* [What needs to be done] Return the records exactly, with nothing added.

* [Given entries]

────────────────

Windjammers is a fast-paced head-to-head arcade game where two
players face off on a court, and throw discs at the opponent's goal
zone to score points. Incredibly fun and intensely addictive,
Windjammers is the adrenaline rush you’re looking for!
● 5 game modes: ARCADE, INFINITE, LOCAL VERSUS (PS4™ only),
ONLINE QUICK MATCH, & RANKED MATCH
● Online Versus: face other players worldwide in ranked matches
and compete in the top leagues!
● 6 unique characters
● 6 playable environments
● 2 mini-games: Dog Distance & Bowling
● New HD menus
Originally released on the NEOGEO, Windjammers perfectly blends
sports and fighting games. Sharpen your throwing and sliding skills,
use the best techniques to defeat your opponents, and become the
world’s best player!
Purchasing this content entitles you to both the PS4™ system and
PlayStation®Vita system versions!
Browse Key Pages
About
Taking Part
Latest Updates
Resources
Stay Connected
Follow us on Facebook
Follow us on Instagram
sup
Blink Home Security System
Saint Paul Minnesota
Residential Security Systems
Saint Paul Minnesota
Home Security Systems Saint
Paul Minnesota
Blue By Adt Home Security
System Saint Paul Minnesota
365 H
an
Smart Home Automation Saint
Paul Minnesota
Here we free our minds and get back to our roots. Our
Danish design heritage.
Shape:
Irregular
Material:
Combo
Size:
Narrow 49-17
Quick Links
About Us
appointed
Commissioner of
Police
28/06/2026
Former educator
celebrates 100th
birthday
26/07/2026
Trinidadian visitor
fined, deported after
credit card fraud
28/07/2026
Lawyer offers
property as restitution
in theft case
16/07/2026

────────────────

* [Solution for this task]
Windjammers is a fast-paced head-to-head arcade game where two
players face off on a court, and throw discs at the opponent's goal
zone to score points. Incredibly fun and intensely addictive,
Windjammers is the adrenaline rush you’re looking for!
● 5 game modes: ARCADE, INFINITE, LOCAL VERSUS (PS4™ only),
ONLINE QUICK MATCH, & RANKED MATCH
● Online Versus: face other players worldwide in ranked matches
and compete in the top leagues!
● 6 unique characters
● 6 playable environments
● 2 mini-games: Dog Distance & Bowling
● New HD menus
Originally released on the NEOGEO, Windjammers perfectly blends
sports and fighting games. Sharpen your throwing and sliding skills,
use the best techniques to defeat your opponents, and become the
world’s best player!
Purchasing this content entitles you to both the PS4™ system and
PlayStation®Vita system versions!
Browse Key Pages
About
Taking Part
Latest Updates
Resources
Stay Connected
Follow us on Facebook
Follow us on Instagram
sup
Blink Home Security System
Saint Paul Minnesota
Residential Security Systems
Saint Paul Minnesota
Home Security Systems Saint
Paul Minnesota
Blue By Adt Home Security
System Saint Paul Minnesota
365 H
an
Smart Home Automation Saint
Paul Minnesota
Here we free our minds and get back to our roots. Our
Danish design heritage.
Shape:
Irregular
Material:
Combo
Size:
Narrow 49-17
Quick Links
About Us
appointed
Commissioner of
Police
28/06/2026
Former educator
celebrates 100th
birthday
26/07/2026
Trinidadian visitor
fined, deported after
credit card fraud
28/07/2026
Lawyer offers
property as restitution
in theft case
16/07/2026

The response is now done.